喜公公點點頭。自從肅親王不知打哪兒聽說了蕭墨遲被沙盜俘虜一事,每日裡他都要三番五次地纏着陳琛給自己上密函,不是叫囂着威脅自己趕緊去救這個未來妹夫,就是端出了叔叔的架子來訓斥自己應該以仁義治天下,萬萬不可棄人質於不顧。
蕭墨遲逃出沙盜的賊窩已有了好一段日子了,自己卻存心戲弄這位皇叔,故意摁着這個消息,偏不告訴他。
他接過密函掃了一眼,大吃一驚。這一趟,這位皇叔竟服了軟,苦哈哈地求自己千萬不要棄他未來的女婿於不顧。皇上掂量着手裡的這份密函,對這個蕭墨遲的身世越發好奇。這人竟有這樣的能耐,讓自己這個囂張了一輩子的皇叔對着自己服了軟,真是怪事一樁!他無心再刁難這個皇叔,提筆回了密函,但是心裡卻暗下決心一定要早日調查清楚蕭墨遲的身世,否則他豈不是再無寧日?
皇上心頭的喜悅爲着陳琛的這一份密函淡去了大半,案上的奏摺只看了幾份便坐不住了。
他索性擱下硃筆,吩咐喜公公道,“朕出去走走,你們不必跟着。”
喜公公唯唯諾諾地應了一聲。
皇上一人雙手別在身後在宮中兜着圈子,不知不覺中竟來到了未央宮的門前。
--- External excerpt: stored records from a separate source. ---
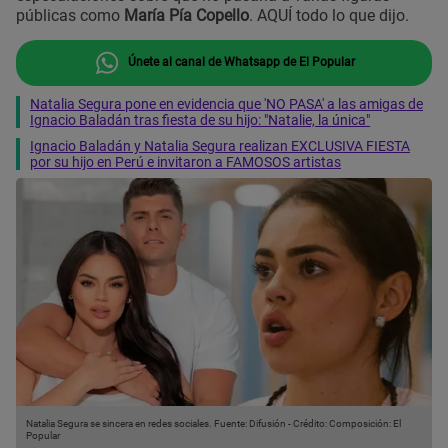
públicas como
María Pía Copello
. AQUÍ todo lo que dijo.
Únete al canal de Whatsapp de El Popular
Natalia Segura pone en evidencia que 'NO PASA' a las amigas de
Ignacio Baladán tras fiesta de su hijo: "Natalie, la única"
Ignacio Baladán y Natalia Segura realizan EXCLUSIVA FIESTA
por su hijo en Perú e invitaron a FAMOSOS artistas
Natalia Segura se sincera en redes sociales.
Fuente: Difusión
-
Crédito: Composición: El
Popular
自那一日與宛央鬧了個不歡而散後,他便再未見過宛央,也不知她的心情可有平復一些。他略想了想便進了未央宮中,錦繡本在收拾東西,一見皇上來了,慌忙跪下,“奴婢參見皇上。”
皇上點點頭,示意她平身。他掃視了一圈,並不見宛央,於是下意識地問道,“公主呢?”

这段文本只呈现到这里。